Gila County health officials sigh in relief at the Supreme Court ruling | news
Gila County averted a potential health disaster this week as the new Conservative majority in the U.S. Supreme Court bypassed recent Republican efforts to repeal the Affordable Care Act.
The Supreme Court ruled that Texas, Arizona, and a handful of other Republican states did not have authority to move to repeal the 2010 federal law. In Arizona, the law expanded coverage to approximately 140,000 residents through federal insurance exchanges and an additional 600,000 residents through the expansion of coverage through the Arizona Health Care Cost Containment System. At the national level, it reduced the number of people without insurance by 70%.
The Biden government has now opened an additional window for applying for coverage and has increased the proportion of people who can get their premiums subsidized. Individuals earning up to $ 51,000 can now be insured for free because of the money included in the American Rescue Plan. The administration hopes to make the expanded subsidies permanent. The expansion includes rewards for individuals and families that represent up to 400% of a federal poverty level.
Half of those who are now applying for mid-range plan coverage at healthcare.gov can likely be covered for $ 10 a month or less, according to the U.S. Centers for Medicare and Medicaid Services. An estimated 25% of those who already have a plan are likely to be able to cut their premiums significantly.
The government has also resumed commercialization of the Affordable Care Act’s plans in hopes of reversing a three-year decline in enrollments that has increased the proportion of the population without health insurance to around 11%.
The government has announced plans to bolster the ACA and add a public option to the range of private plans people can purchase through healthcare.gov, the online portal through which people can sign up for coverage.
President Biden has so far opposed calls by progressives in the Democratic Party to simply provide the entire population with a version of Medicare for retirees – essentially to replace employer-provided health plans. The US is currently the only advanced developed country without universal health care, even though we spend two to three times as much on health care per capita.
Most Republicans have supported efforts to repeal the ACA and have opposed efforts to expand coverage or add a public option.
Gila county residents have benefited significantly from the coverage of the Affordable Care Act – 29% of the county’s residents rely on AHCCCS for their health care – approximately 15,000. That’s an 11% increase over the past year, according to AHCCCS.

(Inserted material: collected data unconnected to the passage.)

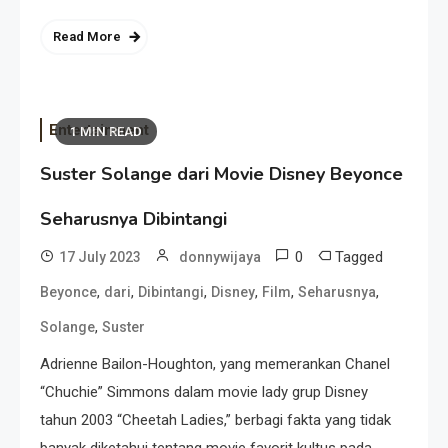
Read More
Entertainment
1 MIN READ
Suster Solange dari Movie Disney Beyonce
Seharusnya Dibintangi
0
Tagged
17 July 2023
donnywijaya
,
,
,
,
,
,
Beyonce
dari
Dibintangi
Disney
Film
Seharusnya
,
Solange
Suster
Adrienne Bailon-Houghton, yang memerankan Chanel
“Chuchie” Simmons dalam movie lady grup Disney
tahun 2003 “Cheetah Ladies,” berbagi fakta yang tidak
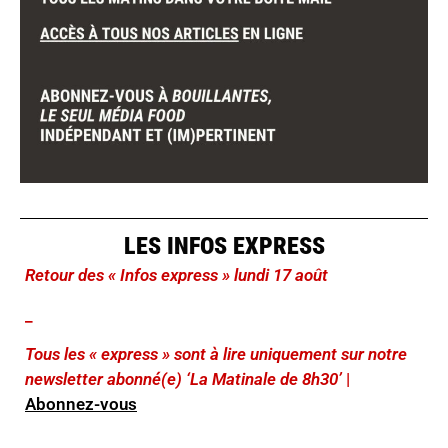
LES INFOS EXPRESS
Retour des « Infos express » lundi 17 août
_
Tous les « express » sont à lire uniquement sur notre
newsletter abonné(e) ‘La Matinale de 8h30’
|
Abonnez-vous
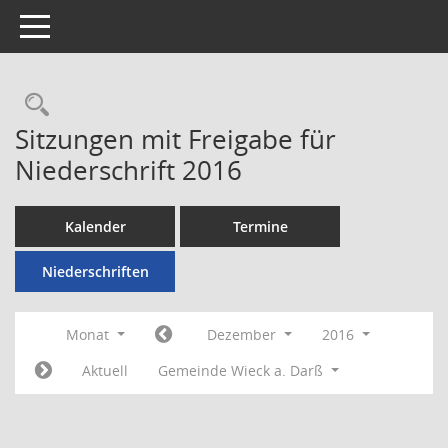
Toggle navigation
Rechercheauswahl
Sitzungen mit Freigabe für
Niederschrift 2016
Kalender
Termine
Niederschriften
Monat
Dezember
2016
Aktuell
Gemeinde Wieck a. Darß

In Navajo County, 54% of residents rely on AHCCCS. The 59,000 people enrolled in June represent a 7% increase over the past year.
In Apache County, 56% rely on AHCCCS. The number of 40,000 enrolled people has increased by 5% in the past year.
Children make up about 40% of the people covered by AHCCCS, poor elderly people in nursing homes make up about 3% and the seriously mentally ill another 3%. Single mothers also make up a large part of the insured population.
Some observers had predicted that the new Conservative majority in the Supreme Court would uphold two lower court judgments that essentially overturned the law. The Supreme Court had previously ruled that a regulation by the Court of Auditors that fines people without health insurance is unconstitutional. A coalition of Republican-led states, including Arizona, then filed a new lawsuit, saying the elimination of the single mandate would make the entire law unconstitutional.
If the court had overturned the law, an estimated 21 million people would have lost their medical care, according to the Urban Institute. This includes young adults who are allowed to stay in the parents’ tariff up to the age of 26. This would also have repealed the provisions according to which all insurance plans must cover “previous illnesses” without higher tariffs being charged for individuals.
However, the US Supreme Court ruled this week that the Republican states were not harmed by passing the bill – and therefore have no legal power to challenge it. The judges didn’t really rule on the underlying legal reasoning of Arizona’s Attorney General Mark Brnovich and others. Brnovich is now running for the U.S. Senate, which could give him another chance to vote in the Senate to repeal the law.
The court did not rule on the underlying allegations that the law was unconstitutional, but legal experts say the law now appears safer than ever since it was passed a decade ago.